The two billing paths

Providers split agent usage in two:

  • Interactive — a human typing and reading in a terminal. This runs on your normal Max / Pro subscription.
  • Programmatic — SDKs, headless -p / --print runs, ACP and third-party app protocols. This drains a capped credit pool and then bills at API rates.

What OFM does

OFM only ever drives the official CLI in interactive mode: it launches the real binary in an embedded PTY and renders its terminal. To the provider it is indistinguishable from you typing in a shell — because that’s exactly what it is.

What OFM refuses

To protect your bill, OFM deliberately avoids every metered path:

  • ❌ The Agent SDK
  • ❌ Headless -p / --print runs
  • ACP / third-party app protocols
  • ❌ Ever handling your tokens, keys or session auth — that stays with the official binary

Even Plan, the bulk orchestrator, holds this line: each unit of a 10,000-item batch is a real interactive session, not a headless call.

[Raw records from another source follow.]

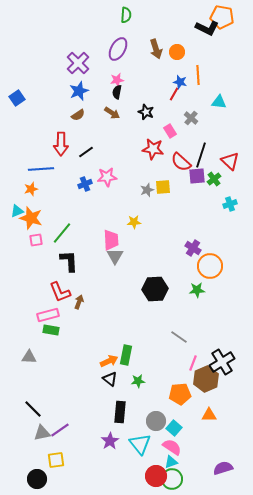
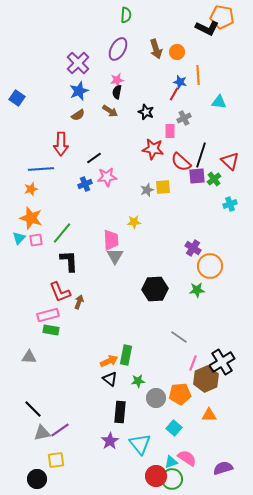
blue square at (17, 98): rotated 21 degrees counterclockwise
brown arrow at (112, 113): moved 2 px left, 2 px up
gray cross at (191, 118): moved 7 px left; rotated 24 degrees clockwise
pink rectangle at (170, 131): rotated 32 degrees clockwise
black line at (86, 152): moved 8 px right, 6 px down
cyan triangle at (17, 211): moved 2 px right, 27 px down; rotated 24 degrees counterclockwise
gray circle at (156, 421): moved 23 px up
pink semicircle at (172, 447): moved 15 px right, 11 px down
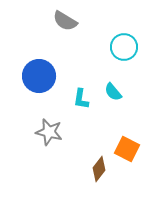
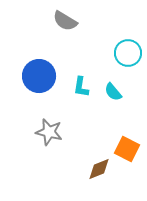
cyan circle: moved 4 px right, 6 px down
cyan L-shape: moved 12 px up
brown diamond: rotated 30 degrees clockwise
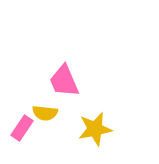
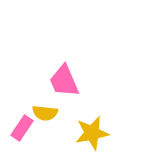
yellow star: moved 3 px left, 4 px down
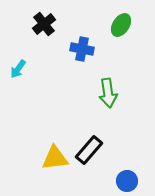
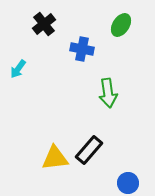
blue circle: moved 1 px right, 2 px down
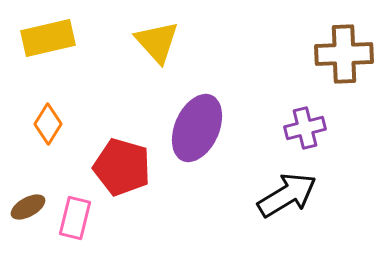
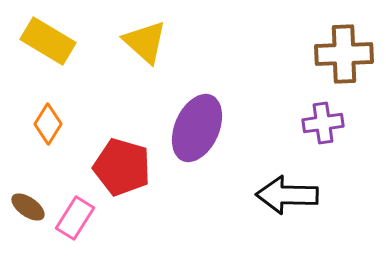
yellow rectangle: moved 3 px down; rotated 44 degrees clockwise
yellow triangle: moved 12 px left; rotated 6 degrees counterclockwise
purple cross: moved 18 px right, 5 px up; rotated 6 degrees clockwise
black arrow: rotated 148 degrees counterclockwise
brown ellipse: rotated 64 degrees clockwise
pink rectangle: rotated 18 degrees clockwise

That’s why hitting your plan’s token limit is expected in bulk — and why Plan simply parks and auto-resumes when the quota window reopens, instead of spilling onto the API.

Why this matters for bulk

Because OFM stays interactive, a large autonomous run consumes your subscription, not metered credits. The trade-off is that you’ll periodically hit the plan’s usage cap — which OFM turns into an invisible pause-and-resume rather than an error or an API charge.